Nad morze
wybraliśmy się, tradycyjnie już, na przełomie lipca i sierpnia. Kilka dni na pięknej
plaży nad Bałtykiem wyczerpuje całkowicie moje zapotrzebowanie na polskie morze. A
kiedy pogoda dopisze, jest tym bardziej pięknie. Tak było i tym razem. Temperatura
wody zaskakująco wysoka sprawiała, że czułam się jak nad ciepłym morzem.
Ciepłym, w znaczeniu morza egzotycznego, gorącego, południowego… A do tego nasz
piasek! Nikt mi nie powie, że gdzieś na świecie jest lepszy, milszy, bielszy.
Polskie plaże są bez wątpienia jednymi z najpiękniejszych na świecie.

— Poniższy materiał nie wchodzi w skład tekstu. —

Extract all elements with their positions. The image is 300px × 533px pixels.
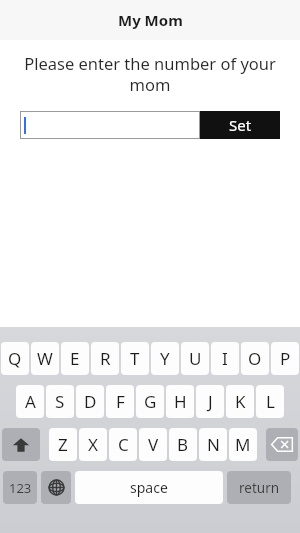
staticText: P bbox=[280, 347, 291, 370]
staticText: G bbox=[144, 390, 157, 413]
button[interactable]: Backspace bbox=[266, 428, 298, 461]
button[interactable]: W bbox=[31, 342, 59, 375]
staticText: return bbox=[239, 479, 280, 497]
staticText: W bbox=[37, 347, 53, 370]
button[interactable]: return bbox=[227, 471, 291, 504]
staticText: C bbox=[118, 433, 129, 456]
button[interactable]: I bbox=[211, 342, 239, 375]
button[interactable]: Switch keyboard bbox=[41, 471, 71, 504]
button[interactable]: C bbox=[109, 428, 137, 461]
staticText: J bbox=[208, 390, 213, 413]
staticText: E bbox=[70, 347, 80, 370]
button[interactable]: Set bbox=[200, 111, 280, 139]
staticText: L bbox=[266, 390, 275, 413]
button[interactable]: A bbox=[16, 385, 44, 418]
button[interactable]: T bbox=[121, 342, 149, 375]
button[interactable]: 123 bbox=[3, 471, 37, 504]
button[interactable]: S bbox=[46, 385, 74, 418]
staticText: K bbox=[235, 390, 246, 413]
button[interactable]: J bbox=[196, 385, 224, 418]
button[interactable]: Y bbox=[151, 342, 179, 375]
staticText: D bbox=[84, 390, 97, 413]
staticText: X bbox=[88, 433, 98, 456]
button[interactable]: X bbox=[79, 428, 107, 461]
staticText: Z bbox=[58, 433, 68, 456]
staticText: 123 bbox=[9, 479, 32, 497]
staticText: O bbox=[248, 347, 262, 370]
staticText: F bbox=[116, 390, 125, 413]
staticText: R bbox=[100, 347, 111, 370]
staticText: H bbox=[174, 390, 187, 413]
button[interactable]: O bbox=[241, 342, 269, 375]
button[interactable]: Q bbox=[1, 342, 29, 375]
staticText: B bbox=[177, 433, 189, 456]
button[interactable]: L bbox=[256, 385, 284, 418]
button[interactable]: G bbox=[136, 385, 164, 418]
button[interactable]: E bbox=[61, 342, 89, 375]
staticText: V bbox=[148, 433, 159, 456]
button[interactable]: Z bbox=[49, 428, 77, 461]
button[interactable]: Shift bbox=[2, 428, 40, 461]
button[interactable]: N bbox=[199, 428, 227, 461]
button[interactable]: V bbox=[139, 428, 167, 461]
staticText: M bbox=[235, 433, 251, 456]
button[interactable]: M bbox=[229, 428, 257, 461]
button[interactable]: F bbox=[106, 385, 134, 418]
button[interactable]: R bbox=[91, 342, 119, 375]
staticText: My Mom bbox=[118, 10, 183, 30]
button[interactable] bbox=[20, 111, 200, 139]
staticText: space bbox=[130, 478, 168, 497]
staticText: I bbox=[222, 347, 228, 370]
button[interactable]: K bbox=[226, 385, 254, 418]
staticText: A bbox=[25, 390, 36, 413]
staticText: N bbox=[207, 433, 220, 456]
staticText: Y bbox=[160, 347, 170, 370]
button[interactable]: D bbox=[76, 385, 104, 418]
button[interactable]: U bbox=[181, 342, 209, 375]
staticText: Set bbox=[229, 115, 252, 135]
staticText: Please enter the number of your mom bbox=[18, 52, 282, 96]
staticText: S bbox=[55, 390, 65, 413]
staticText: T bbox=[130, 347, 140, 370]
button[interactable]: H bbox=[166, 385, 194, 418]
button[interactable]: B bbox=[169, 428, 197, 461]
button[interactable]: P bbox=[271, 342, 299, 375]
staticText: U bbox=[189, 347, 202, 370]
staticText: Q bbox=[8, 347, 22, 370]
button[interactable]: space bbox=[75, 471, 223, 504]
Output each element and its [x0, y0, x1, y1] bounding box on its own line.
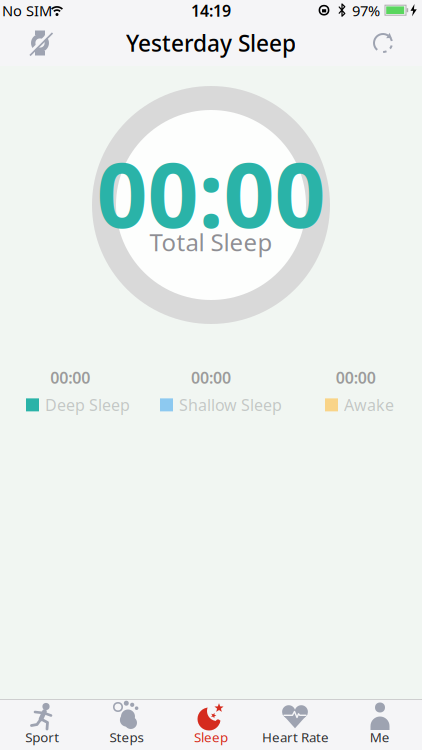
- button[interactable]: [0, 20, 60, 66]
- button[interactable]: Sleep: [169, 700, 253, 750]
- staticText: Sport: [25, 728, 59, 746]
- staticText: 00:00: [336, 367, 376, 388]
- staticText: Shallow Sleep: [179, 394, 282, 415]
- button[interactable]: Sport: [0, 700, 84, 750]
- button[interactable]: Steps: [84, 700, 169, 750]
- button[interactable]: Me: [338, 700, 422, 750]
- staticText: No SIM: [2, 1, 52, 20]
- staticText: Total Sleep: [150, 226, 272, 258]
- staticText: Me: [370, 728, 390, 746]
- staticText: Deep Sleep: [45, 394, 130, 415]
- staticText: Steps: [110, 728, 144, 746]
- staticText: 00:00: [96, 134, 326, 252]
- staticText: 00:00: [191, 367, 231, 388]
- staticText: Heart Rate: [262, 728, 329, 746]
- staticText: 97%: [352, 1, 380, 20]
- button[interactable]: Heart Rate: [253, 700, 338, 750]
- staticText: Sleep: [194, 728, 228, 746]
- button[interactable]: [362, 20, 422, 66]
- staticText: 14:19: [191, 0, 231, 21]
- staticText: Yesterday Sleep: [126, 28, 296, 58]
- staticText: 00:00: [50, 367, 90, 388]
- staticText: Awake: [344, 394, 394, 415]
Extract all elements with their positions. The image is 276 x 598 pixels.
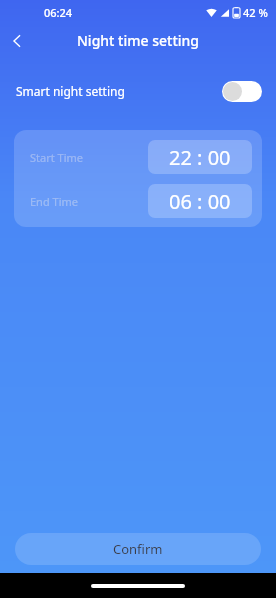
- button[interactable]: Back: [0, 24, 34, 57]
- button[interactable]: Start Time: [14, 140, 262, 174]
- button[interactable]: Smart night setting: [0, 75, 276, 107]
- staticText: 06:24: [44, 5, 73, 20]
- button[interactable]: Confirm: [15, 533, 261, 565]
- staticText: Confirm: [113, 540, 163, 558]
- staticText: Night time setting: [77, 31, 199, 50]
- staticText: 06 : 00: [169, 188, 231, 215]
- staticText: 42 %: [243, 5, 268, 20]
- staticText: End Time: [30, 194, 78, 209]
- staticText: Start Time: [30, 150, 83, 165]
- button[interactable]: End Time: [14, 184, 262, 218]
- staticText: 22 : 00: [169, 144, 231, 171]
- button[interactable]: Smart night setting toggle: [222, 81, 262, 102]
- staticText: Smart night setting: [16, 83, 125, 99]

Oczywiście, w sezonie nalezy spodziewać się tłumów - najazd plażowiczów, zwłaszcza przy takiej pogodzie jak w tym roku jest nieunikniony. Ale postanawiamy się tym nie przejmować i cieszyć okolicznościami przyrody.
Pobierowo,
nieduże miasteczko położone kilkadziesiąt kilometrów na wschód od Międzyzdrojów,
jest optymalne – nie za duże ale i nie za małe. Jest tu dość atrakcji, żeby zaspokoić
gusta małych i dużych, ale nie przytłacza nas komercją aż tak bardzo. Jest
taniej niż w większych ośrodkach – ok. złotówki-dwóch na każdym lodzie czy
gofrze…
W zachodniej
części Pobierowa powstał niedawno (jeszcze nie ukończony) nowoczesny budynek – Hotel Baltic Palace. Słyszałam już niepochlebne opinie na jego temat, ale według mnie robi fajne
wrażenie! Jak ktoś nowoczesne budowle to na pewno podzieli mój pogląd.
Wzdłuż miasteczka
przebiega tradycyjnie deptak/promenada, przy którym znajdują się niezliczone
ilości lodziarni, punktów z goframi (gofrarni??), knajpek, smażalni, pizzerii i
sklepów – ciuchowych, pamiątkowych, zabawkowych, jubilerskich i innych... Jak
to nad morzem w sezonie… wszystko to ma swój urok i dlatego uwielbiam raz w
roku odwiedzić takie miejsce i zaliczyć spacer wzdłuż promenady – kupując coś
czasem lub tylko gapiąc się. Obowiązkowe są tylko moje ulubione gofry! Nigdzie tak
nie smakują jak nad morzem… No może jeszcze na Śnieżce...:)
A plaża!
Jak już napisałam na początku – plaża bajka! Cudowny miękki piasek wciskający
się wszędzie, co zresztą przeszkadza tylko przez pierwsze 15 minut – potem człowiek
przyzwyczaja się i nie zwraca już na to uwagi, tylko cieszy się dotykiem Ziemi.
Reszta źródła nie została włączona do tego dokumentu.